The application said the Jeanne d’Arc and Hibernia pools within the Hebron field are also part of the Hebron project, but compared to the Hebron-Ben Nevis pool they have high oil quality, poorer reservoir quality, lower recovery factors and higher development costs.

ExxonMobil said further development of resources within Hebron’s four Significant Discovery Licenses is expected over the longer term.

Gravity-based structure

Development will involve a standalone concrete gravity-based structure like that used at Hibernia, with reinforced concrete to withstand the North Atlantic challenges of sea ice, icebergs and wild storms.

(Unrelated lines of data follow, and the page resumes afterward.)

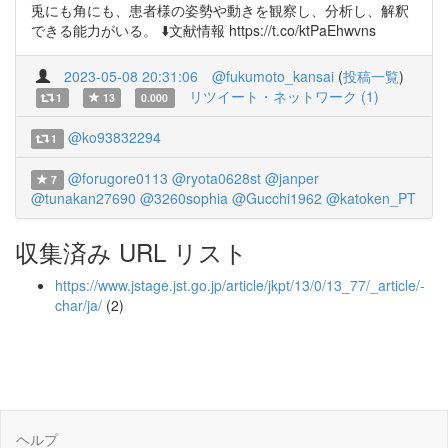
兎にも角にも、患者様の姿勢や動きを観察し、分析し、解釈
できる能力がいる。 ⬇️文献情報 https://t.co/ktPaEhwvns
2023-05-08 20:31:06
@fukumoto_kansai
(
投稿一覧
)
リツイート・ネットワーク (1)
1
13
0.000
@ko93832294
1
@forugore0113
@ryota0628st
@janper
7
@tunakan27690
@3260sophia
@Gucchi1962
@katoken_PT
収集済み URL リスト
https://www.jstage.jst.go.jp/article/jkpt/13/0/13_77/_article/-
char/ja/
(2)
ヘルプ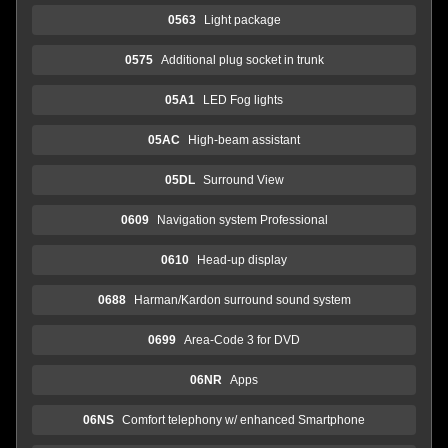
0563
Light package
0575
Additional plug socket in trunk
05A1
LED Fog lights
05AC
High-beam assistant
05DL
Surround View
0609
Navigation system Professional
0610
Head-up display
0688
Harman/Kardon surround sound system
0699
Area-Code 3 for DVD
06NR
Apps
06NS
Comfort telephony w/ enhanced Smartphone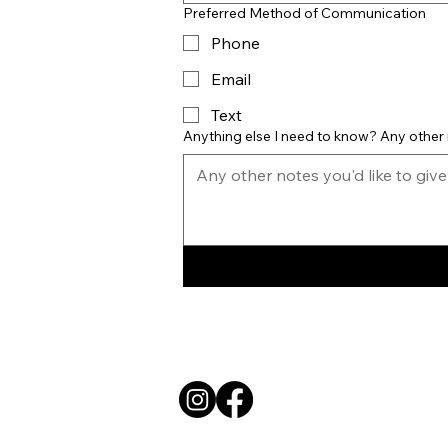
Preferred Method of Communication
Phone
Email
Text
Anything else I need to know? Any other 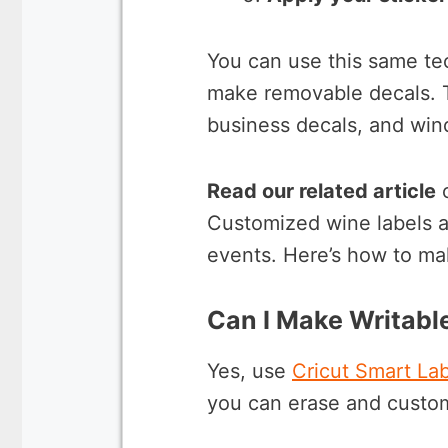
You can use this same te
make removable decals. Th
business decals, and win
Read our related article
Customized wine labels ar
events. Here’s how to m
Can I Make Writable
Yes, use
Cricut Smart Lab
you can erase and custo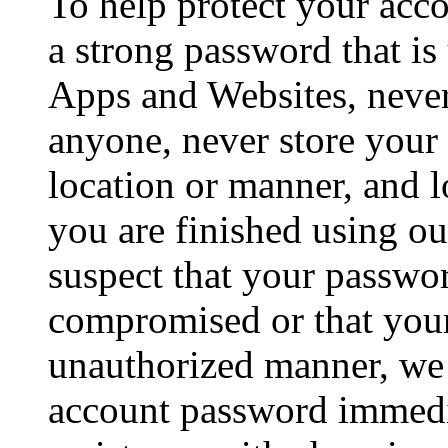
To help protect your acc
a strong password that is
Apps and Websites, neve
anyone, never store your
location or manner, and 
you are finished using o
suspect that your passw
compromised or that your
unauthorized manner, w
account password immedia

Current plans point to a total liquid production rate of 190,000-284,000 bpd to accommodate the high volumes of produced water for disposal overboard or possibly re-injection into the subsurface, if that is feasible.

Gas compression will be required to accommodate the re-injection of 56.5 million to 71 million cubic feet per day of produced gas and provide about 102 million to 173 million cubic feet per day of lift capacity, but ExxonMobil said those rates may change over time as a reservoir depletion strategy and plan is completed.

The production platform will have several storage compartments with capacity of 1.13 million to 1.45 million barrels each and an offshore loading system with a looped pipeline and two separate loading points for tankers to deliver crude to the Newfoundland Transshipment Terminal or directly to market.

The operator said that although the Hebron field fluids have a relatively low gas-to-oil ratio, it expects there will be more than enough gas to facilitate oil production.

The gas plan will also allow for the injection of excess produced gas into secondary project-area reservoirs and into primary producing intervals to improve oil recovery.